投稿者:古賀 晄

 認定NPO法人ジャパンハートの東南アジアでの医療活動が2025年で30周年を迎えた。2026年1月20日に西南学院コミュニティーセンターで開催されたセミナー「命の尊厳」で、創設者の吉岡秀人最高顧問は2025年7月時点でミャンマー、カンボジア、ラオスの3か国での治療は累計約40万件に達したことを明らかにした。
 吉岡秀人氏は「途上国で苦しむ人々を助けたい」との強い思いを医師を志した時点から抱いていたそうだ。大分医科大学(現大分大学医学部)を卒業して小児外科医として経験を積み、その思いを実現するため1995年に単身、ミャンマー(ビルマ)に渡った。
 太平洋戦争の戦没者を弔う慰霊団から、ミャンマーの医療過疎の現状を聞いたのがきっかけだった。人口32万人の地域に医師はたった1人、医療関係の国家予算わずか1%という現実を目の当たりにして、ここが活動の第一歩となった。
 活動の舞台となる3カ国は政情不安定や大地震などがあり、しかも無報酬にもかかわらず、日本各地からの参加者は医療従事者だけで延べ4500人を超える。地域別内訳は未公開だが、九州からの参加者が一定数を占めるのは間違いない。それは、①九州・沖縄での説明会や見学会が定期開催されている②佐賀市にジャパンハートの「従たる事務所」がある③九州大学病院が2016年から海外医療支援に参加、2024年にジャパンハートとパートナーシップ協定を締結していることなどが背景にある。同大学病院のほか、福岡大学病院や久留米大学病院、佐賀大学医学部などから医師や看護師、医療技術者が多く参加している。現地での活動中は無報酬である。

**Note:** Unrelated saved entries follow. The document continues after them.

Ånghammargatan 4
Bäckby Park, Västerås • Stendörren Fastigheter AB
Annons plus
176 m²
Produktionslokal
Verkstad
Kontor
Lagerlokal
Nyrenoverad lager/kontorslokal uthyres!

 私の若い友人である看護師2人もボランティアに参加した。
 紫原智子さんは、私の子どもと同じ剣道クラブだった。のちに福岡市に開院した病院広報顧問だった時、看護師の紫原さんと再会した。紫原さんは、2012年7月から2013年8月まで、ミャンマーのワチェ慈善病院などで医療活動に参加した。「情熱と使命感を持って昼夜なく頑張った」というものの、その日常は過酷だった。「朝5時に起きて7時には手術が始まる。手術は1日に20件を超えることもしょっちゅうだった」と。
 現在は、日本語教師資格を取得、外国人実習生に日本語を教えている。受講生には大勢のミャンマー人がいるそうだ。やがて彼らは日本で人材不足の介護の現場で活躍するだろう。

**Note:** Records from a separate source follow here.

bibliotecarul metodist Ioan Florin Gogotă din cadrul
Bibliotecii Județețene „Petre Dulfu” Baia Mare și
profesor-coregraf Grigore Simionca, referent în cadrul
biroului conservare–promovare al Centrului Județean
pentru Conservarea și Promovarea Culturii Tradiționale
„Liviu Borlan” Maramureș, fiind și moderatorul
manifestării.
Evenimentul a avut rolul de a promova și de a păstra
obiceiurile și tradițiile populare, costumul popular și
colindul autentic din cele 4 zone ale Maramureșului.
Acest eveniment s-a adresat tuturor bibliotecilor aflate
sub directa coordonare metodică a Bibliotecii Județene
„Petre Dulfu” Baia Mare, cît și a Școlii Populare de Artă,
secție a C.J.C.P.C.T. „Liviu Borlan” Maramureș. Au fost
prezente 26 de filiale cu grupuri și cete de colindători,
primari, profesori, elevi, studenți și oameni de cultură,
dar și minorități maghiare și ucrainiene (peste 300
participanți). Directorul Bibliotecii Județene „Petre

 もう1人は、看護師の酒井和幸君。最初に会ったのは、熊本地震の被災地でのボランティア基地。何度か被災地に通ううちに仲良くなった。彼は2014年5月から4か月間、ミャンマー、そのあとカンボジアの拠点医療施設やジャパンハートと協力関係にある長崎県上五島病院、東日本大震災の被災地にある女川町地域医療センターで働いた。
 医療従事者ではないが、私がテレビ局に出向していた時に入社して、今は岡山県でフリーアナウンサーをしている金子陽子さん。2019年10月末から11月上旬にミャンマーのワチェ慈善病院を取材、吉岡医師やジャパンハートの活動を撮影、制作したドキュメンタリー番組のVTRを送ってくれた。生まれたばかりのわが子を背負い、コツコツと編集に取り組んだという。彼女は「国際医療奉仕の記録が私のライフワーク」と、海外医療支援に焦点を当てた仕事を続けている。
 政情不安や報酬も顧みず「命を救う」ために志願する若者が輝いてみえる。(2月16日)
*吉岡氏の吉は正しくは𠮷です。